Subdued Growth, No Double Dip

- "We continue to expect a sustained but uneven global recovery, although the near-term outlook could be quite choppy. We do not regard a double-dip recession — that takes major economies back into a period of sustained negative growth — as likely. Nevertheless, growth momentum has slowed in China, Japan and the US, and is unlikely to regain the vigour of late 2009 and early 2010 in the next few quarters."
- "As with the last couple of months, revisions to our growth forecasts are quite balanced but with a slight tilt to the downside. We are raising our 2010 growth forecasts for the UK, euro area, Sweden and Hong Kong after strong Q2 data. However, we also have cut our forecasts for the US and Japan, following softer Q2 readings and the lack of support from financial conditions."

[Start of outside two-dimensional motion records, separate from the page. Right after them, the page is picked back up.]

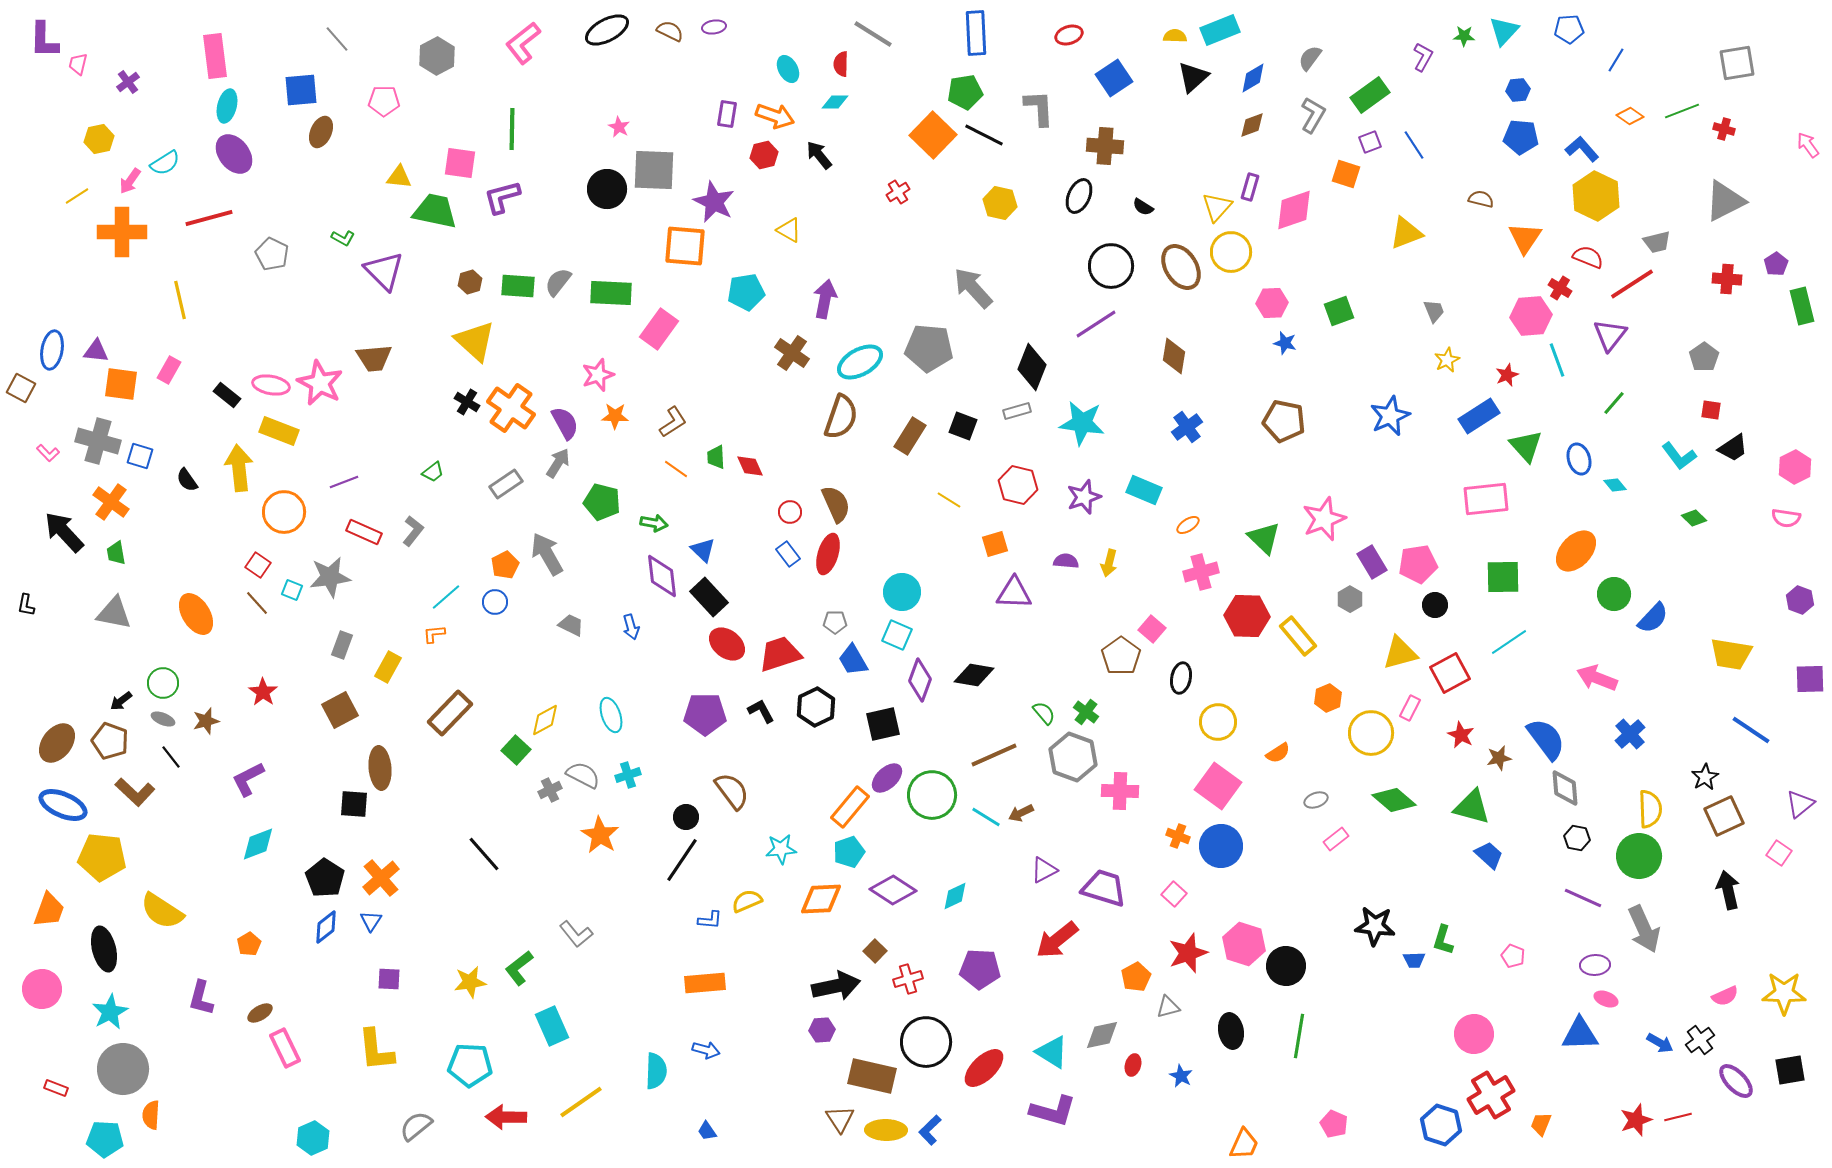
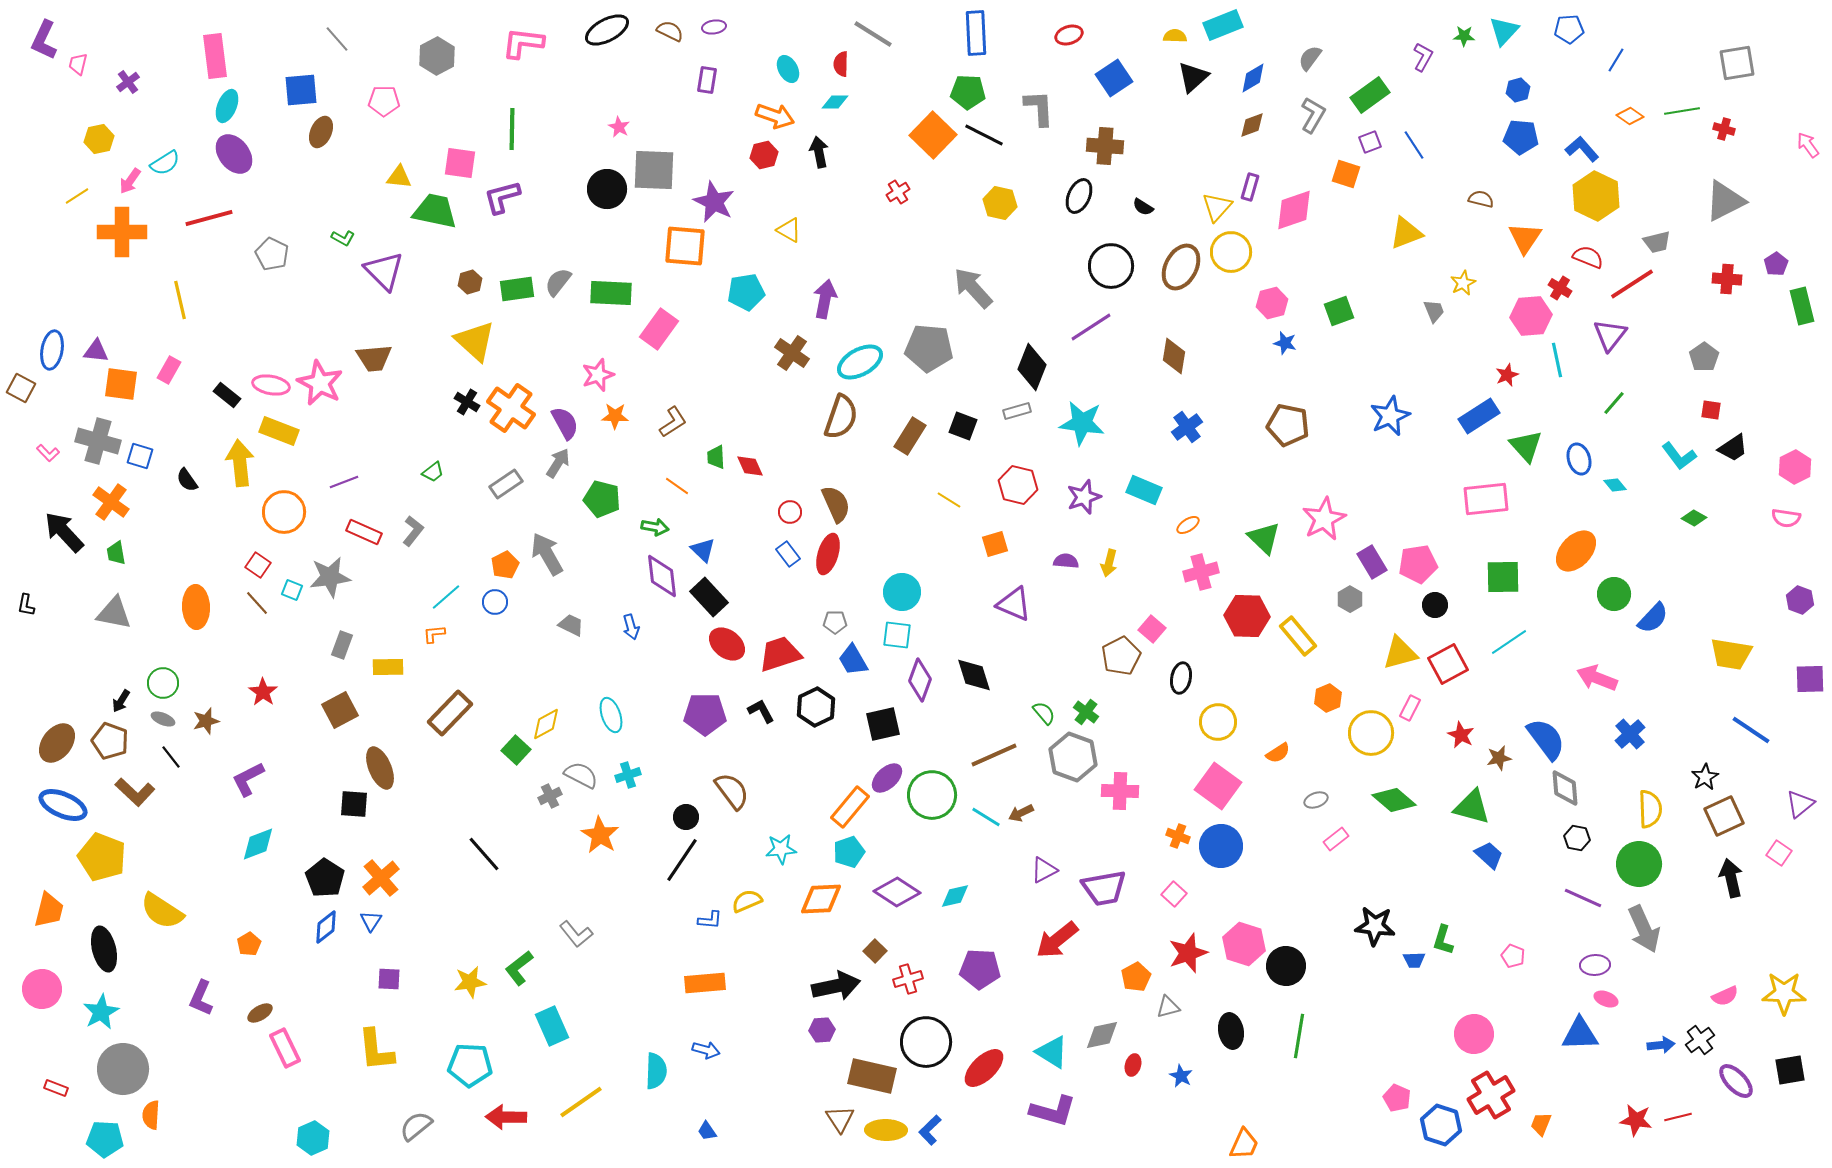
cyan rectangle at (1220, 30): moved 3 px right, 5 px up
purple L-shape at (44, 40): rotated 24 degrees clockwise
pink L-shape at (523, 43): rotated 45 degrees clockwise
blue hexagon at (1518, 90): rotated 10 degrees counterclockwise
green pentagon at (965, 92): moved 3 px right; rotated 12 degrees clockwise
cyan ellipse at (227, 106): rotated 8 degrees clockwise
green line at (1682, 111): rotated 12 degrees clockwise
purple rectangle at (727, 114): moved 20 px left, 34 px up
black arrow at (819, 155): moved 3 px up; rotated 28 degrees clockwise
brown ellipse at (1181, 267): rotated 60 degrees clockwise
green rectangle at (518, 286): moved 1 px left, 3 px down; rotated 12 degrees counterclockwise
pink hexagon at (1272, 303): rotated 12 degrees counterclockwise
purple line at (1096, 324): moved 5 px left, 3 px down
yellow star at (1447, 360): moved 16 px right, 77 px up
cyan line at (1557, 360): rotated 8 degrees clockwise
brown pentagon at (1284, 421): moved 4 px right, 4 px down
yellow arrow at (239, 468): moved 1 px right, 5 px up
orange line at (676, 469): moved 1 px right, 17 px down
green pentagon at (602, 502): moved 3 px up
green diamond at (1694, 518): rotated 15 degrees counterclockwise
pink star at (1324, 519): rotated 6 degrees counterclockwise
green arrow at (654, 523): moved 1 px right, 4 px down
purple triangle at (1014, 593): moved 11 px down; rotated 21 degrees clockwise
orange ellipse at (196, 614): moved 7 px up; rotated 30 degrees clockwise
cyan square at (897, 635): rotated 16 degrees counterclockwise
brown pentagon at (1121, 656): rotated 9 degrees clockwise
yellow rectangle at (388, 667): rotated 60 degrees clockwise
red square at (1450, 673): moved 2 px left, 9 px up
black diamond at (974, 675): rotated 63 degrees clockwise
black arrow at (121, 701): rotated 20 degrees counterclockwise
yellow diamond at (545, 720): moved 1 px right, 4 px down
brown ellipse at (380, 768): rotated 18 degrees counterclockwise
gray semicircle at (583, 775): moved 2 px left
gray cross at (550, 790): moved 6 px down
green circle at (1639, 856): moved 8 px down
yellow pentagon at (102, 857): rotated 15 degrees clockwise
purple trapezoid at (1104, 888): rotated 153 degrees clockwise
purple diamond at (893, 890): moved 4 px right, 2 px down
black arrow at (1728, 890): moved 3 px right, 12 px up
cyan diamond at (955, 896): rotated 12 degrees clockwise
orange trapezoid at (49, 910): rotated 6 degrees counterclockwise
purple L-shape at (201, 998): rotated 9 degrees clockwise
cyan star at (110, 1012): moved 9 px left
blue arrow at (1660, 1043): moved 1 px right, 2 px down; rotated 36 degrees counterclockwise
red star at (1636, 1120): rotated 28 degrees clockwise
pink pentagon at (1334, 1124): moved 63 px right, 26 px up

- "With low inflation, plus signs of slowing growth and weaker financial conditions, the Fed has signaled a reenergized commitment to low interest rates, and we now expect the Fed to keep rates on hold all the way to the end of 2011. The BoE and ECB are probably on hold until well into 2011, but on balance we now believe that 3Q-11 is more likely for the first hike rather than our prior forecast of 2Q-11. With China on hold near term, our base case is that none of the main five central banks (Fed, ECB, PBOC, BoJ, BoE) will hike before mid-2011."
- "Citi's market strategists are cautiously optimistic on credit and equities and believe that current fears of a global double-dip recession are overdone, while corporate profits will probably continue to outpace market expectations. Citi's FX strategists believe that further upside for the trade-weighted USD may be likely over 0-3 months as short USD exposures are unwound. Thereafter, however, we expect that many G10 currency pairs effectively will continue to range trade. G10 fx is likely to remain a funding tool more generally for forays into higher-yielding EM currencies and asset markets."